Personnel Today, in their article on the law and workplace mental health, defines it as: ‘a continuum that includes emotional well-being, mental health conditions and mental illnesses.’ As they state, mental health fluctuates in the same way as mental health. Though of course, we all have a different experience of mental health.

Personnel Today share several headline statistics on workplace mental health. For example:

  1. One in six workers suffer from anxiety, depression and unmanageable stress each year.
  2. 74% of people with a mental health problem for more than a year are out of work.
  3. 55% of those with depression or anxiety for more than a year are out of work.
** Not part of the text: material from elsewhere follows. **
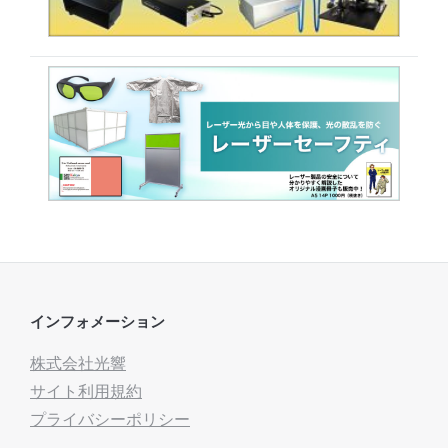
インフォメーション
株式会社光響
サイト利用規約
プライバシーポリシー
And – of great concern …
  4. … 49% of workers spoken to stated that they’d be uncomfortable disclosing a mental health issue at their workplace.

Difficult reading?? Even more difficult is the realisation that, in economic terms these statistics translate to 2015 seeing 18 million absence days from mental health conditions, and workplace mental ill-health cost.

The Employer’s Role

The Health and Safety Executive website has information for employers concerning stress and mental health in the workplace – much of which concerns itself with:

The Stevenson Farmer ‘Thriving at Work’ review

As the HSE website states: In 2017, the government commissioned Lord Stevenson and Paul Farmer (Chief Executive of Mind) to independently review the role employers can play to better support individuals with mental health conditions in the workplace.  What the ‘Thriving at Work’ report does is to set out a framework of core standards/action that it recommends employers of all sizes, put into place.

The review designed these standards to help employers improve the mental health of their workplace and help individuals with mental health conditions to thrive – not only survive.

If you act on work-related stress, whether it be via the HSE standards or a similar approach, you’ll meet parts of the core standards framework and:

  • Form part of a mental health at work plan
  • Raise awareness, reduce stigma and promote communications
  • Provide a means to monitor actions and outcomes.

The Management Standards

You’ll find full details of the HSE’s management standards here.  But in brief they are:

  • Demands– Including issues such as workload, work patterns and the work environment
  • Control– how much say the person has in the way they do their work
  • Support– Including encouragement, sponsorship and resources provided by the organisation, line management and colleagues
  • Relationships– Including promoting positive working to avoid conflict and dealing with unacceptable behaviour
  • Role– whether people understand their role within the organisation and whether the organisation ensures that they do not have conflicting roles
  • Change– how organisational change (large or small) is managed and communicated in the organisation.

So there you have it – an overview of the employer’s role in regard to workplace mental health.